A picture of their carousel kangaroo. Seems like a natural, right? But you never see them. Probably because they're standers and you can't ride in the pouch.
Museum sign explaining the importance of glue. ... Although yeah, it turns out glue was really important and for many purposes better than nails or screws would have been.
The factory had, when it became a historical site, essentially none of the tools that it had when it was a working building. I think just the paint can sealer was left. But they got tools of the kinds used at the factory and, for a couple cases, actual tools.
Ghost worker here in the scrolls for the band organs.

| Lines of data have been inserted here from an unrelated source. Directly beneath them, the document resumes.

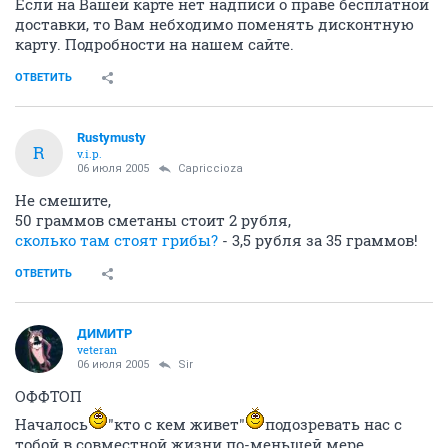
Если на Вашей карте нет надписи о праве бесплатной
доставки, то Вам небходимо поменять дисконтную
карту. Подробности на нашем сайте.
ОТВЕТИТЬ
Rustymusty
R
v.i.p.
06 июля 2005
Capriccioza
Не смешите,
50 граммов сметаны стоит 2 рубля,
сколько там стоят грибы?
- 3,5 рубля за 35 граммов!
ОТВЕТИТЬ
ДИМИТР
veteran
06 июля 2005
Sir
ОФФТОП
Началось
"кто с кем живет"
подозревать нас с
тобой в совместной жизни по-меньшей мере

An example of the master scroll for a band organ's program.
More samples of a music scroll-to-be. And, yeah, that sheet music is for The Merry-Go-Round Broke down. The other sheet is the ``Birthday Theme'', Happy Birthday To You (and credited ``Traditional''), with ``Waves of the Danube (Anniversary Theme)'', Jan Ivanovici, beneath it.
I think the thing on the left is the pins that record a whole song's player-piano performance, as part of turning this into a music scroll.
Stairway to nowhere. Well, it probably was a supervisor's office or something back in the day. You can see the start of its Authorized Persons Only sign.
Trivia: The first cartoon with Mighty Mouse under that name, rather than Super Mouse, was The Wreck of the Hesperus, released the 11th of February, 1944. Source: Terry Toons: The Story of Paul Terry and his Classic Cartoon Factory, W Gerald Hamonic.
Currently Reading: Computers Take Flight: A History of NASA's Pioneering Digital Fly-By-Wire Project, James E Tomayko.